■ Task requirements
A word-for-word transcription of the data below is required.

**** Supplied entries

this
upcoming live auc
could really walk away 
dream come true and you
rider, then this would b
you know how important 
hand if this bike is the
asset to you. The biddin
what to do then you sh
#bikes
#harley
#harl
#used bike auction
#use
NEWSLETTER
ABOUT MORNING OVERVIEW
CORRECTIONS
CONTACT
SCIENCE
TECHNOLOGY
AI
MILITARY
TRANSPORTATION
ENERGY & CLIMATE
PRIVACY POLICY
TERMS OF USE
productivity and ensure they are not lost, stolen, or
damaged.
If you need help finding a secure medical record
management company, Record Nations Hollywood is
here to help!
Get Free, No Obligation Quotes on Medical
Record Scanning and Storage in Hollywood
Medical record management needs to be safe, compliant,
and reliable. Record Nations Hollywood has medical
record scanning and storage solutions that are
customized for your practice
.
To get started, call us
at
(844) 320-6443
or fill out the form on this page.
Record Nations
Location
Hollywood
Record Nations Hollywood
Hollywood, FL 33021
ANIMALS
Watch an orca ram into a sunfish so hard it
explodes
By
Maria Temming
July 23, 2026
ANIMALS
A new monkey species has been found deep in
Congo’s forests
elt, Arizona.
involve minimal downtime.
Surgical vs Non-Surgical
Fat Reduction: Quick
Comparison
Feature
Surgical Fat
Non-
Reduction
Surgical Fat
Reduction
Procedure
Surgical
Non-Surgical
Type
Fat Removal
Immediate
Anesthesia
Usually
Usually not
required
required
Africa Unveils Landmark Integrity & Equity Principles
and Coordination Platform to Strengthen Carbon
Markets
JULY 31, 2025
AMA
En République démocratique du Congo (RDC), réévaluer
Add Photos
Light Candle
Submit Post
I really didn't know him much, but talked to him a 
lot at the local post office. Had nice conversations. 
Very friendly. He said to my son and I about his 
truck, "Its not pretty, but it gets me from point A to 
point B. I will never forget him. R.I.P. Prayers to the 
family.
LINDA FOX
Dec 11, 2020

********

■ Exercise output
this
upcoming live auc
could really walk away 
dream come true and you
rider, then this would b
you know how important 
hand if this bike is the
asset to you. The biddin
what to do then you sh
#bikes
#harley
#harl
#used bike auction
#use
NEWSLETTER
ABOUT MORNING OVERVIEW
CORRECTIONS
CONTACT
SCIENCE
TECHNOLOGY
AI
MILITARY
TRANSPORTATION
ENERGY & CLIMATE
PRIVACY POLICY
TERMS OF USE
productivity and ensure they are not lost, stolen, or
damaged.
If you need help finding a secure medical record
management company, Record Nations Hollywood is
here to help!
Get Free, No Obligation Quotes on Medical
Record Scanning and Storage in Hollywood
Medical record management needs to be safe, compliant,
and reliable. Record Nations Hollywood has medical
record scanning and storage solutions that are
customized for your practice
.
To get started, call us
at
(844) 320-6443
or fill out the form on this page.
Record Nations
Location
Hollywood
Record Nations Hollywood
Hollywood, FL 33021
ANIMALS
Watch an orca ram into a sunfish so hard it
explodes
By
Maria Temming
July 23, 2026
ANIMALS
A new monkey species has been found deep in
Congo’s forests
elt, Arizona.
involve minimal downtime.
Surgical vs Non-Surgical
Fat Reduction: Quick
Comparison
Feature
Surgical Fat
Non-
Reduction
Surgical Fat
Reduction
Procedure
Surgical
Non-Surgical
Type
Fat Removal
Immediate
Anesthesia
Usually
Usually not
required
required
Africa Unveils Landmark Integrity & Equity Principles
and Coordination Platform to Strengthen Carbon
Markets
JULY 31, 2025
AMA
En République démocratique du Congo (RDC), réévaluer
Add Photos
Light Candle
Submit Post
I really didn't know him much, but talked to him a 
lot at the local post office. Had nice conversations. 
Very friendly. He said to my son and I about his 
truck, "Its not pretty, but it gets me from point A to 
point B. I will never forget him. R.I.P. Prayers to the 
family.
LINDA FOX
Dec 11, 2020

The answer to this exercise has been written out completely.